WORK ORDER.
In the entries below, find every line with the string "pour" and copy it.

DATA FOR PROCESSING.
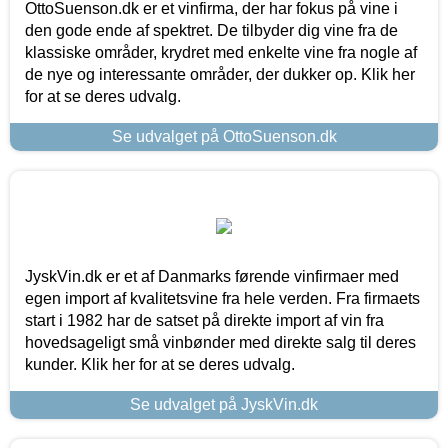
OttoSuenson.dk er et vinfirma, der har fokus på vine i
den gode ende af spektret. De tilbyder dig vine fra de
klassiske områder, krydret med enkelte vine fra nogle af
de nye og interessante områder, der dukker op. Klik her
for at se deres udvalg.
Se udvalget på OttoSuenson.dk
JyskVin.dk er et af Danmarks førende vinfirmaer med
egen import af kvalitetsvine fra hele verden. Fra firmaets
start i 1982 har de satset på direkte import af vin fra
hovedsageligt små vinbønder med direkte salg til deres
kunder. Klik her for at se deres udvalg.
Se udvalget på JyskVin.dk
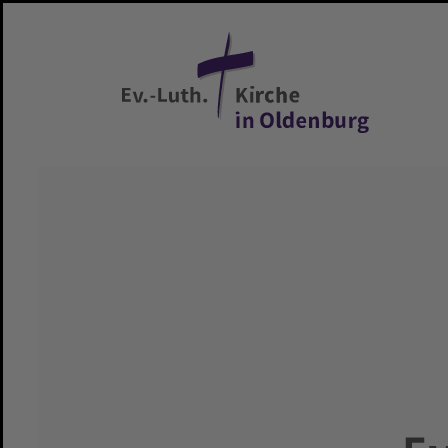
Zum Hauptinhalt springen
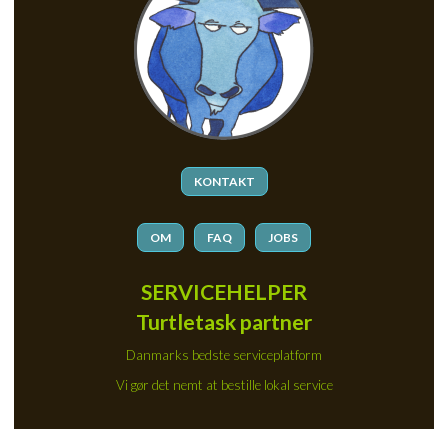
KONTAKT
OM
FAQ
JOBS
SERVICEHELPER
Turtletask partner
Danmarks bedste serviceplatform
Vi gør det nemt at bestille lokal service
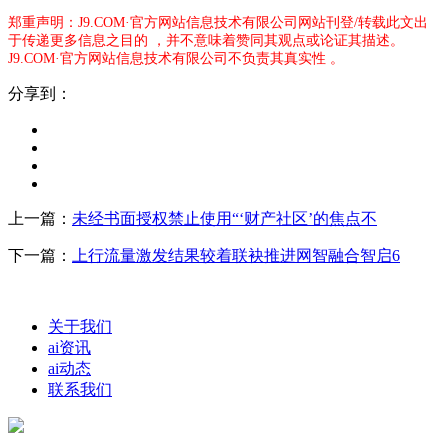
郑重声明：J9.COM·官方网站信息技术有限公司网站刊登/转载此文出
于传递更多信息之目的 ，并不意味着赞同其观点或论证其描述。
J9.COM·官方网站信息技术有限公司不负责其真实性 。
分享到：
上一篇：
未经书面授权禁止使用“‘财产社区’的焦点不
下一篇：
上行流量激发结果较着联袂推进网智融合智启6
关于我们
ai资讯
ai动态
联系我们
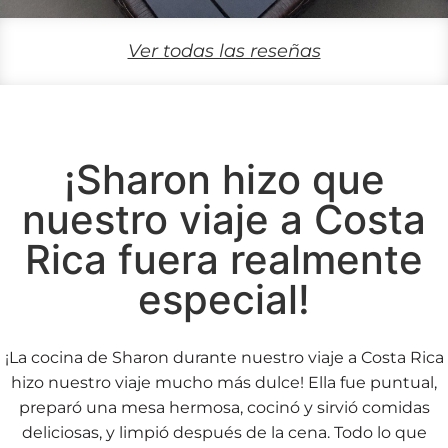
Ver todas las reseñas
¡Sharon hizo que
nuestro viaje a Costa
Rica fuera realmente
especial!
¡La cocina de Sharon durante nuestro viaje a Costa Rica
hizo nuestro viaje mucho más dulce! Ella fue puntual,
preparó una mesa hermosa, cocinó y sirvió comidas
deliciosas, y limpió después de la cena. Todo lo que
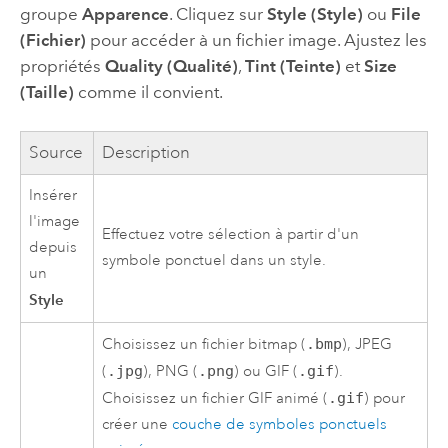
groupe
Apparence
. Cliquez sur
Style (Style)
ou
File
(Fichier)
pour accéder à un fichier image. Ajustez les
propriétés
Quality (Qualité)
,
Tint (Teinte)
et
Size
(Taille)
comme il convient.
Source
Description
Insérer
l'image
Effectuez votre sélection à partir d'un
depuis
symbole ponctuel dans un style.
un
Style
Choisissez un fichier bitmap (
.bmp
), JPEG
(
.jpg
), PNG (
.png
) ou GIF (
.gif
).
Choisissez un fichier GIF animé (
.gif
) pour
créer une
couche de symboles ponctuels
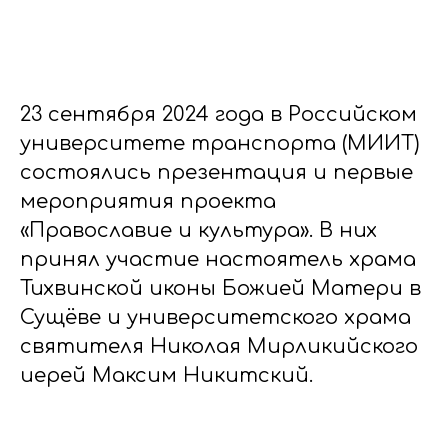
23 сентября 2024 года в Российском
университете транспорта (МИИТ)
состоялись презентация и первые
мероприятия проекта
«Православие и культура». В них
принял участие настоятель храма
Тихвинской иконы Божией Матери в
Сущёве и университетского храма
святителя Николая Мирликийского
иерей Максим Никитский.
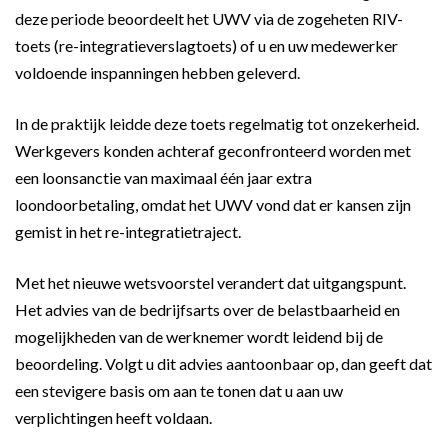
deze periode beoordeelt het UWV via de zogeheten RIV-
toets (re-integratieverslagtoets) of u en uw medewerker
voldoende inspanningen hebben geleverd.
In de praktijk leidde deze toets regelmatig tot onzekerheid.
Werkgevers konden achteraf geconfronteerd worden met
een loonsanctie van maximaal één jaar extra
loondoorbetaling, omdat het UWV vond dat er kansen zijn
gemist in het re-integratietraject.
Met het nieuwe wetsvoorstel verandert dat uitgangspunt.
Het advies van de bedrijfsarts over de belastbaarheid en
mogelijkheden van de werknemer wordt leidend bij de
beoordeling. Volgt u dit advies aantoonbaar op, dan geeft dat
een stevigere basis om aan te tonen dat u aan uw
verplichtingen heeft voldaan.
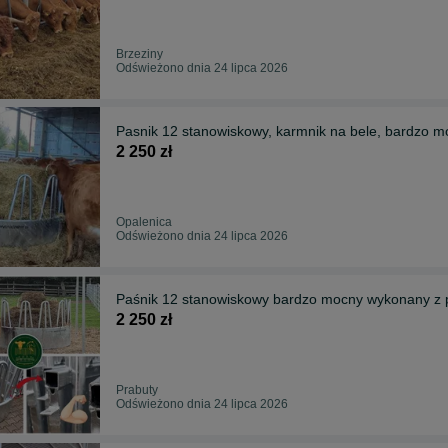
Brzeziny
Odświeżono dnia 24 lipca 2026
Pasnik 12 stanowiskowy, karmnik na bele, bardzo m
2 250 zł
Opalenica
Odświeżono dnia 24 lipca 2026
Paśnik 12 stanowiskowy bardzo mocny wykonany z p
2 250 zł
Prabuty
Odświeżono dnia 24 lipca 2026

RESPONSE.
pour accéder à un fichier image. Ajustez les
) pour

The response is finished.